When I moved to NYC, I was at Juilliard, and "sought" out, literally, jamming with singer songwriters and bands at the clubs, when I wasn't traveling to perform concertos and recitals. I loved to jam. I busked. I would spontaneously join others that busked. For me, it was thrilling. Yes, thrilling. It was an outlet. I wrote songs. I loved to go to this world within me that only I knew of. I loved tapping into the side that was always a part of "me" but wasn't brave enough to share with just anyone. Like anyone else, all I wanted was to be accepted, after all. I didn't want to disturb. But, at times, I would have the urge to shock only because I was screaming to be heard and to be understood. I've had the great privilege to work with and perform with inspiring, gifted, and diverse people. In a strange way, I discovered that certain elements of shared passion, style, sound, and thought had brought me together with particular artists in truly genuine ways. I had the privilege to work with, of all wonders of this world, Lady Gaga, whom herself, so embraced me from the moment I met her. I noticed things we have in common in an artsy way. It's not easy to articulate and it's not obvious why. I was also at the time (and previously), aware and current with pop culture, again, thanks in part to my cousins, general upbringing, and even my mother. Yep, she is fun like that. In the end, a lot of what I experienced in the journey made sense in the big scope of things. I also have the privilege of touring with film composer Ryuichi Sakamoto. And yes… I, judy, a former closeted lover of soundtracks and all things that inspired the perfect picture to our emotions, imagination idealism, romanticism, and vulnerability, was in total relief and glee when I discovered my "other musical half" this side of Juillliard. He was and is a violinist (and a pretty spectacular one at it) that I was formally part of an ensemble with. Basking in shameless indulgence of soundtracks, Enigma, and many an endearing throwbacks that sweetly tickled our earbuds whilst on our tour bus.

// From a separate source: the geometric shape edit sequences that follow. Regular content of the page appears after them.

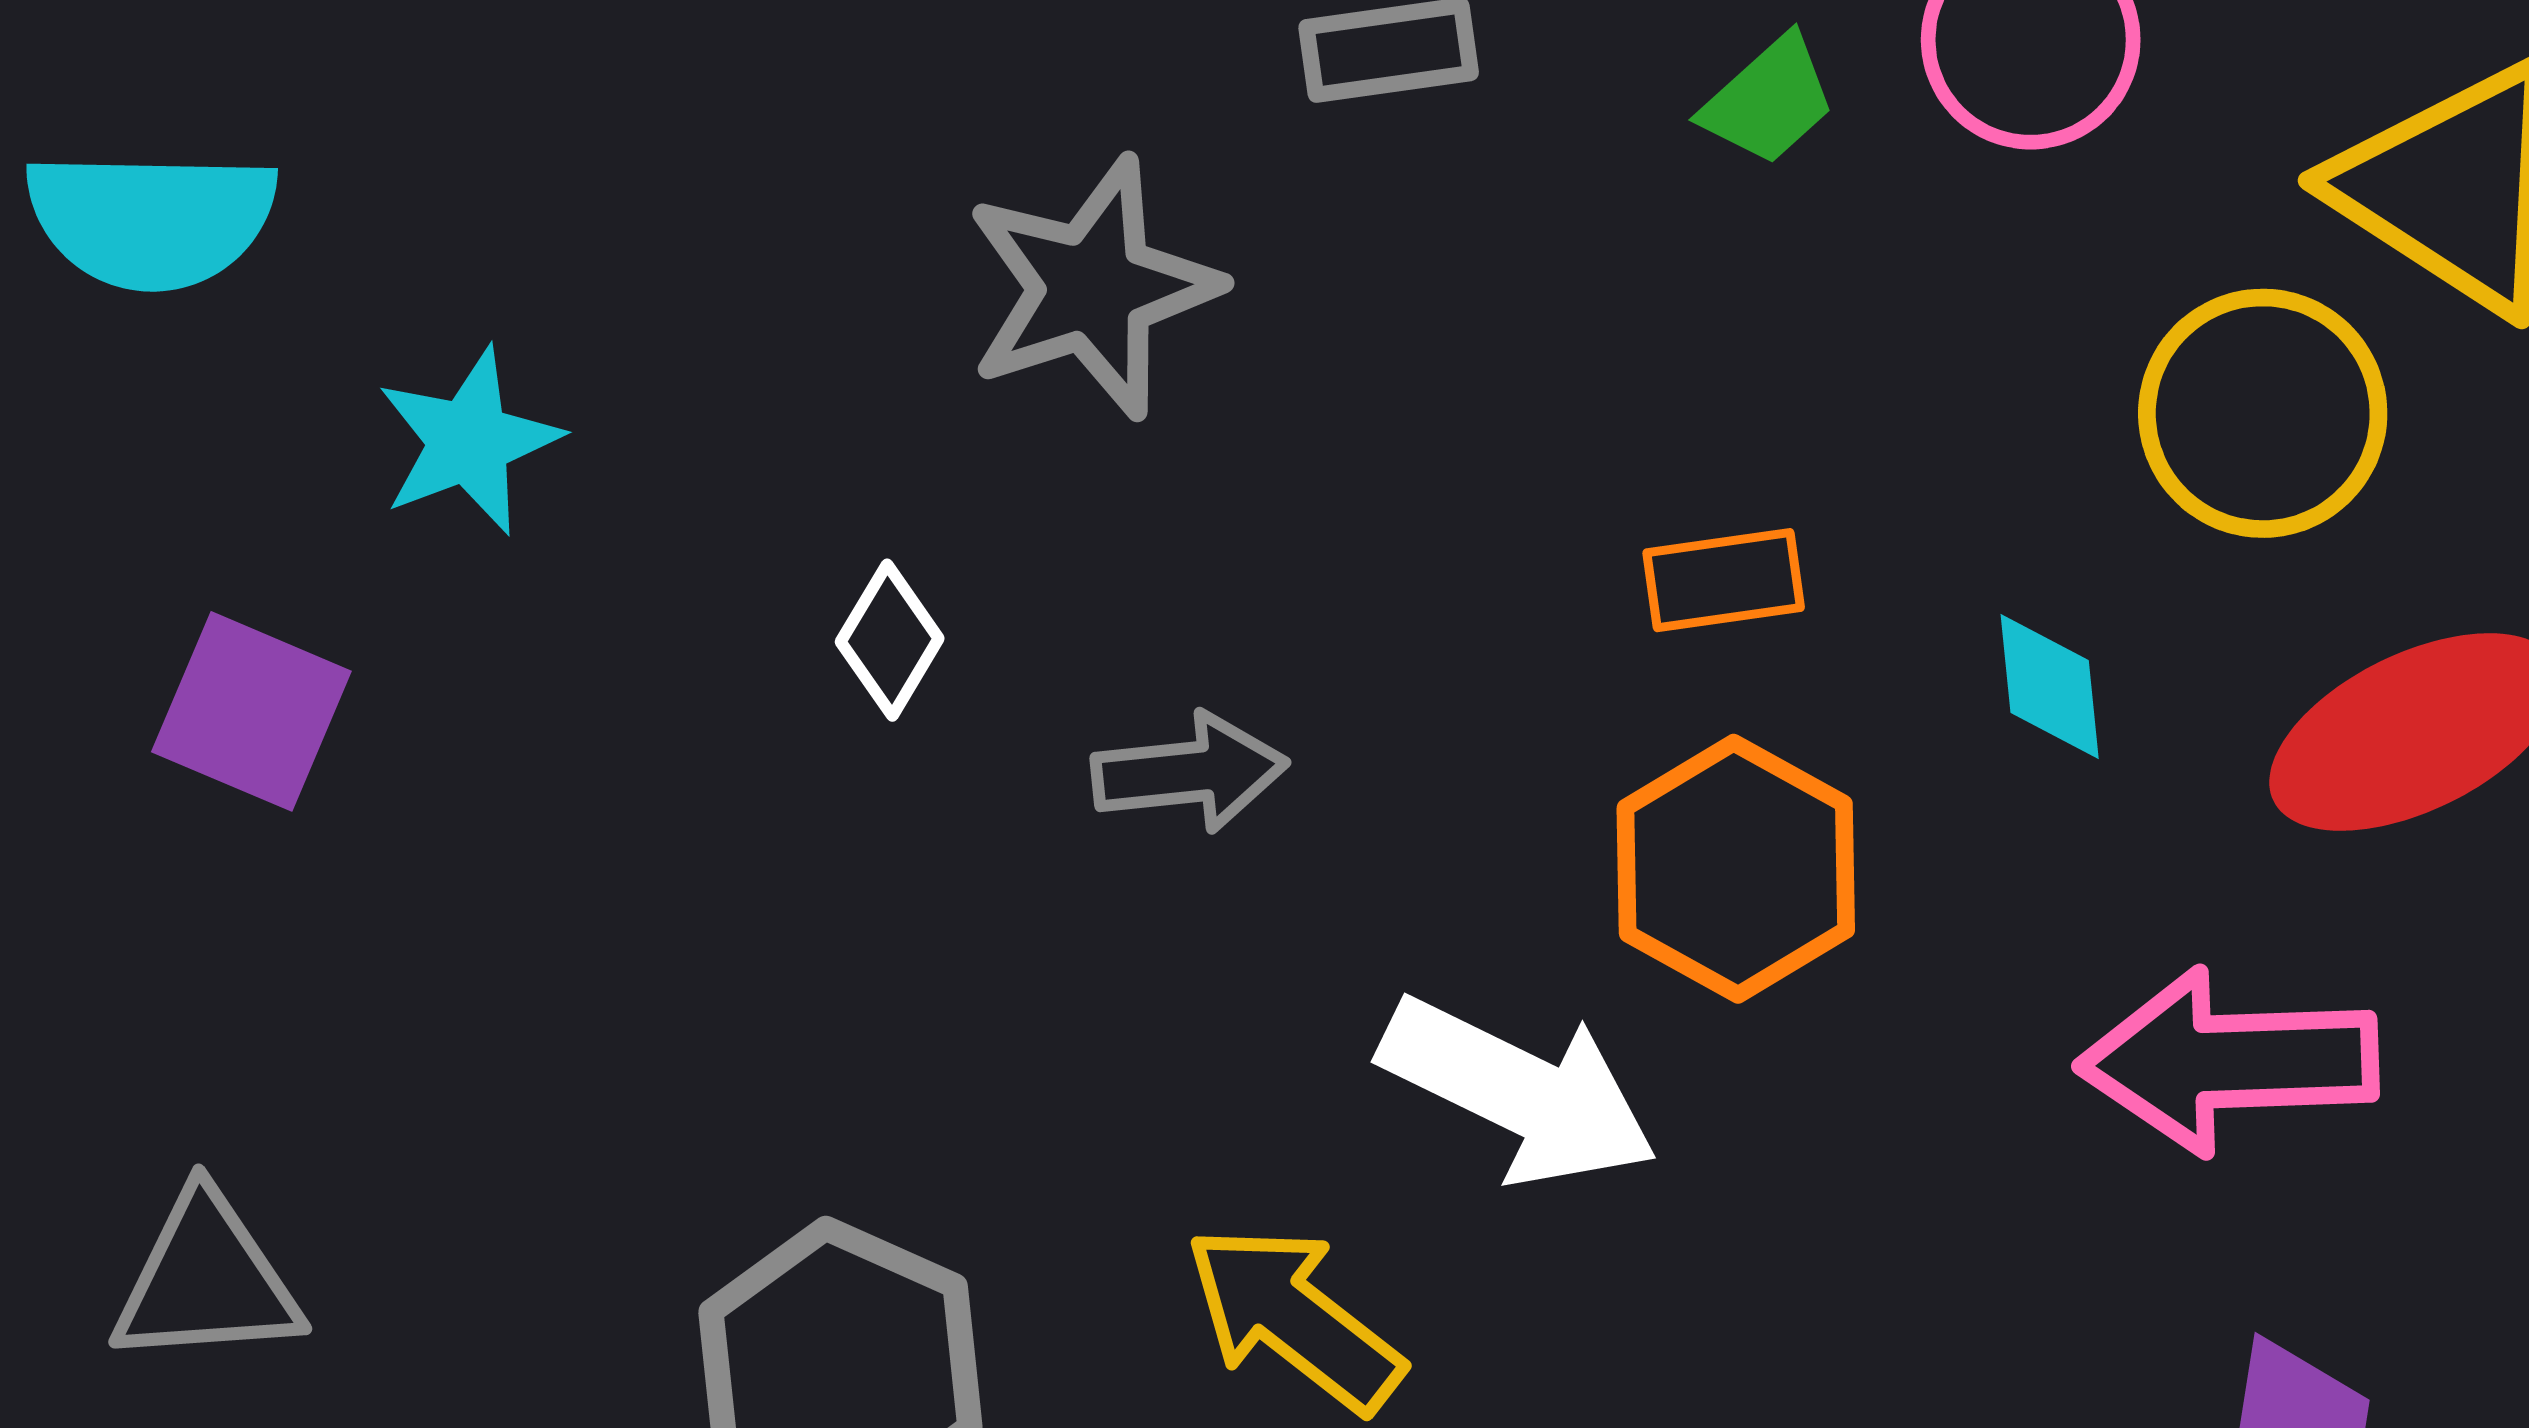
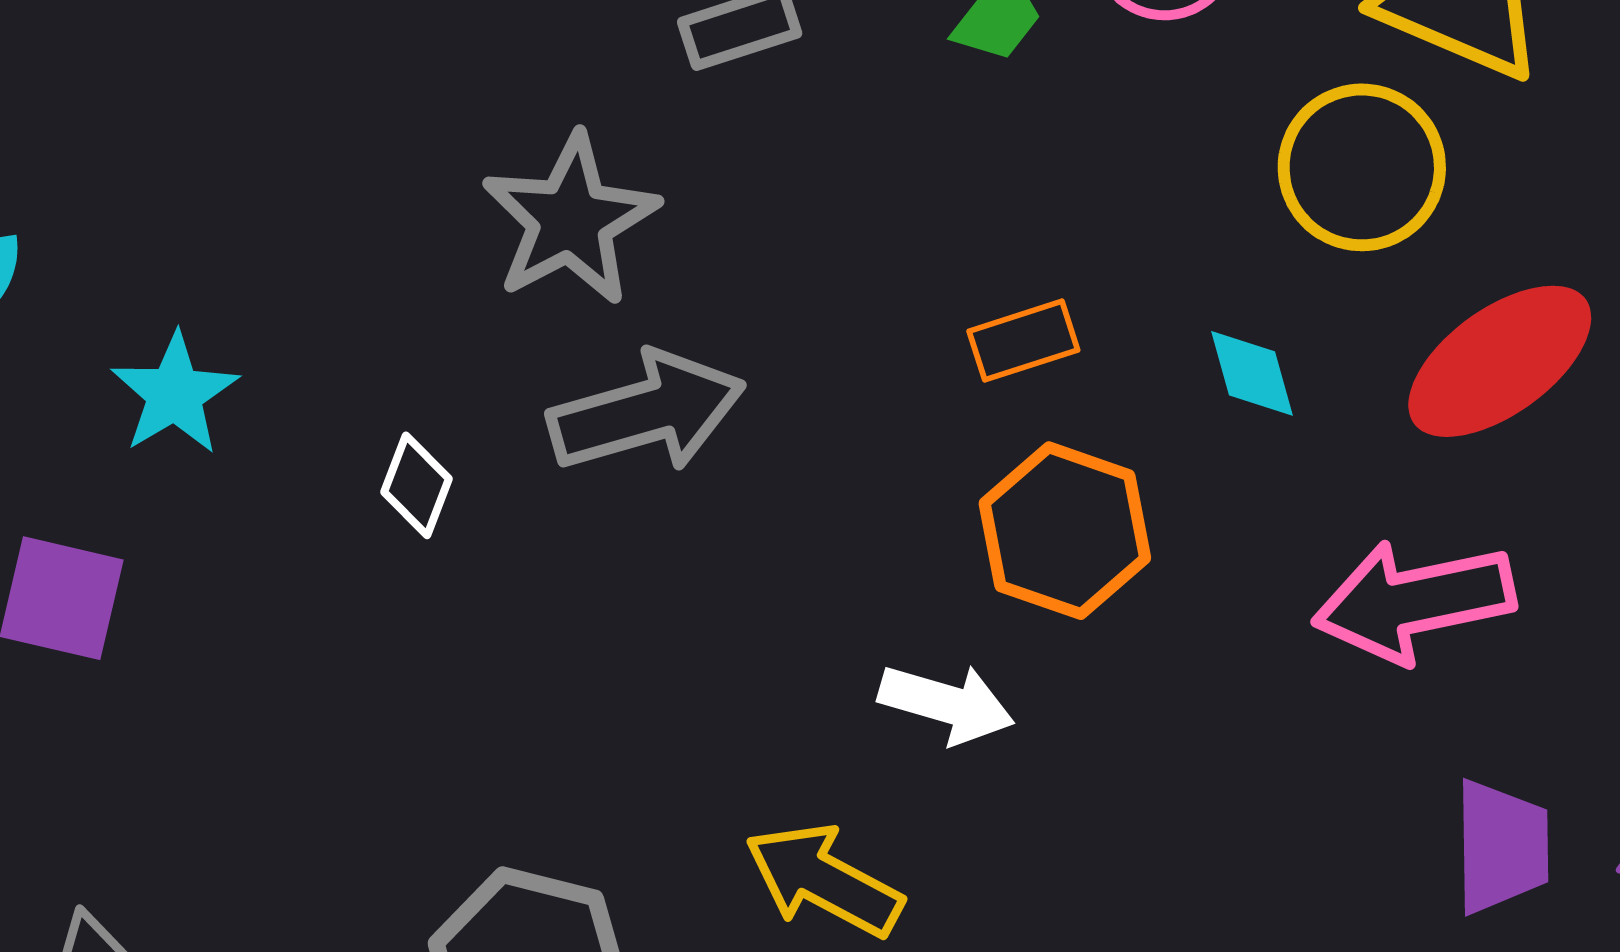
white diamond: (890, 640) -> (417, 485), moved
gray arrow: (1190, 772) -> (647, 412), moved, size x1.5
white arrow: (1519, 1091) -> (947, 704), size x0.7

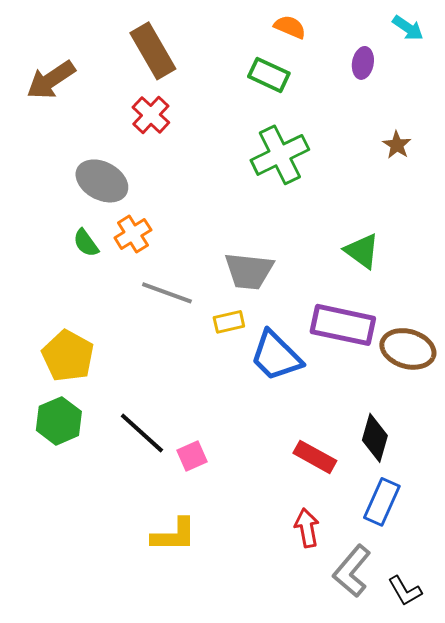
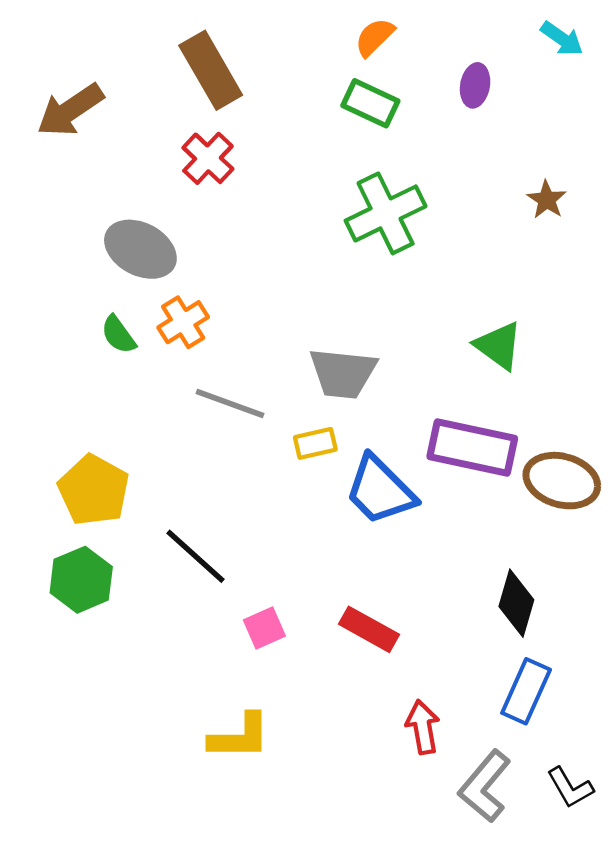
orange semicircle: (290, 27) -> (375, 37), moved, turned -68
purple ellipse: (363, 63) -> (475, 85), moved
black line: (142, 433) -> (196, 556), moved
red rectangle: (315, 457) -> (369, 629), moved
black L-shape: (405, 591) -> (570, 788), moved

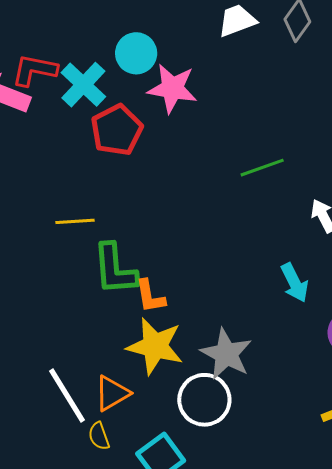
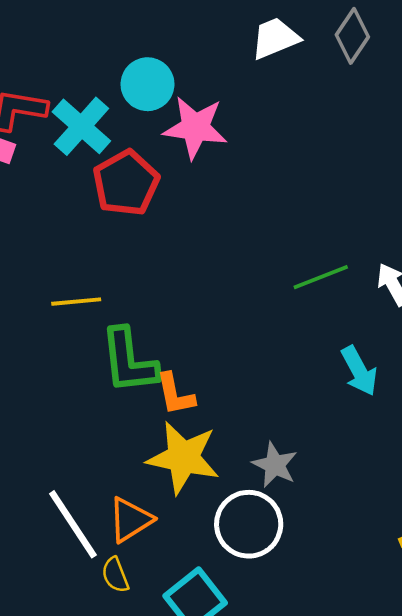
green line: (262, 168) -> (321, 277), moved
gray star: (226, 354) -> (275, 465), size x0.7

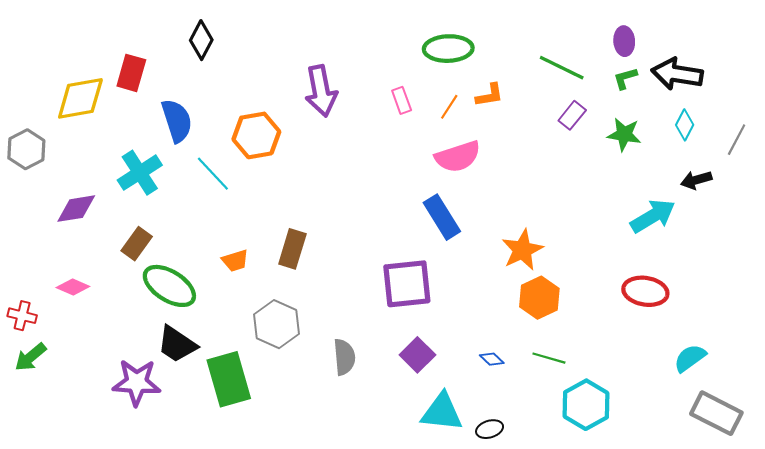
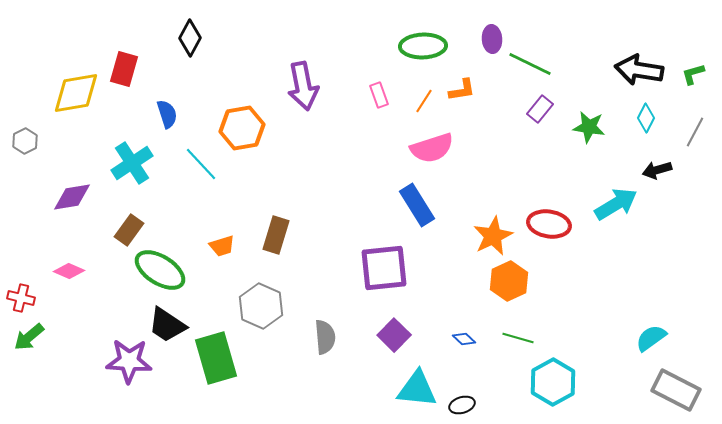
purple ellipse: (624, 41) -> (492, 39), moved
green L-shape: (625, 78) -> (693, 74), moved
blue semicircle: (177, 121) -> (167, 114), size x0.7
gray hexagon: (26, 149) -> (25, 141), size x0.7
red ellipse: (645, 291) -> (549, 224), moved

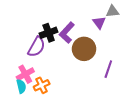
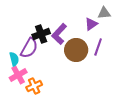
purple triangle: (99, 23) -> (91, 24), turned 32
purple line: (108, 69) -> (98, 47), moved
cyan semicircle: (21, 86) -> (14, 59), moved

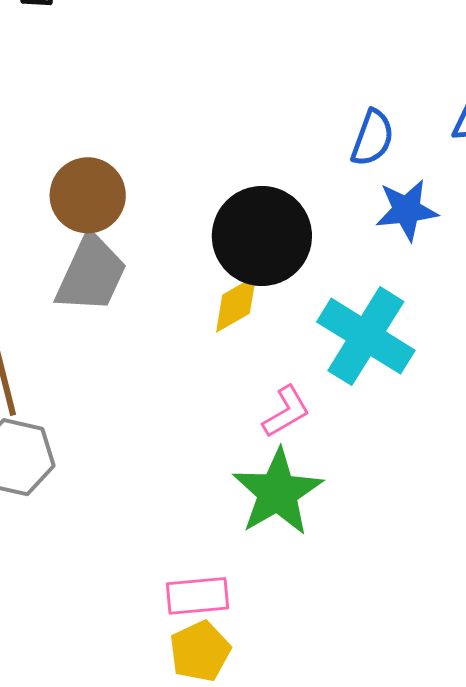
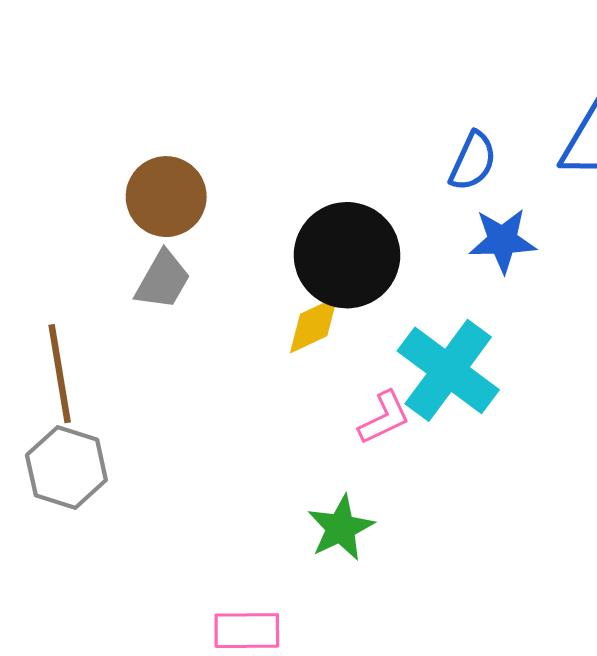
gray trapezoid: (91, 274) -> (163, 280), size x0.7
pink L-shape: (286, 412) -> (384, 418), moved
green star: (278, 492) -> (341, 528), size x0.7

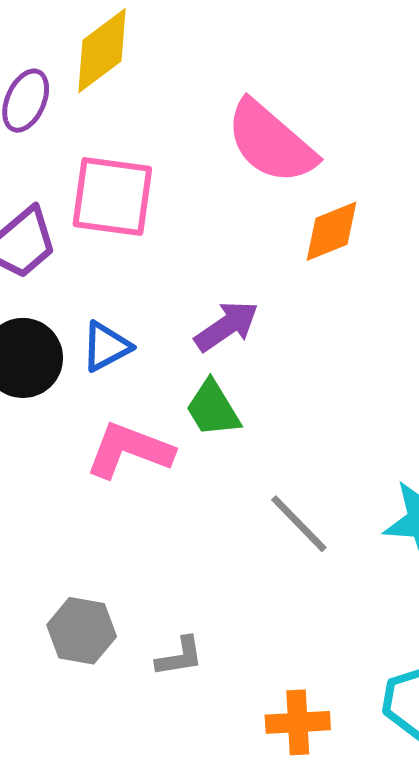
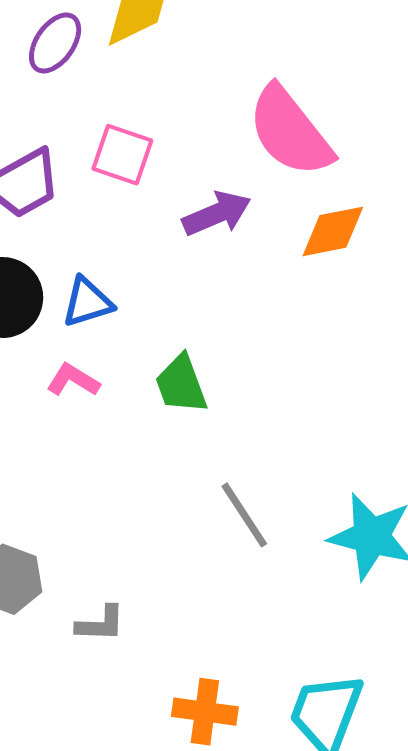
pink square: (112, 196) -> (122, 155), size x0.7
purple arrow: (227, 326) -> (217, 214), moved
pink L-shape: (129, 450) -> (73, 380), moved, size x0.6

As I continued on in this adventure, not knowing what was to come, in embracing, separating, and realizing, through it all, I've come to a place of renewal, clarity, and direction of what was next. I went over hurdles and encountered 'real' life. What I experienced on the road, in the journey, was real as real could get. I was smack center and hit hard at the core with the fragility of the human heart and the battles that are fought every moment of each day. I knew that being a musician was merely a vessel to connecting with each other. It was more powerful and it was above and beyond me.

I wanted to do what I've been contemplating for much time. I wanted to embrace and allow myself to be vulnerable. But it had to take its natural course like anything in life. I can't say there ever really is a time when one has "arrived" or is "ready" but to me, it's the ability to recognize the right time in boldness and firmness and embracing challenge as well as the desire and obligation to give something the fullest value it deserves all while keeping the heart soft and vulnerable. I was created to create. After all, It's what I knew and was embracing as a child. In writing and recording my first full length album, I learned…and that is all I needed.

It is about the journey and to see things from many perspectives. There is no box. No labels. No rules.

I love music. I love art and everything in between. To me, everything that I love and has influenced me thus far, takes me further for one purpose and that is completion. It would not be "me" to see one colour or side of a rainbow. I yearn to see it from all angles and to embrace all it can achieve to illuminate. I have gone through the storms to see it burn so bright. I thirst to reach all facets of this life, within myself and what is all around. To discover the mysteries that surround all of us; the seen and unseen things. To allow ourselves to let go and be vulnerable is to allow truth to come forth. Art is a reflection of all that our hearts, minds, spirits, and souls yearn for and come to light.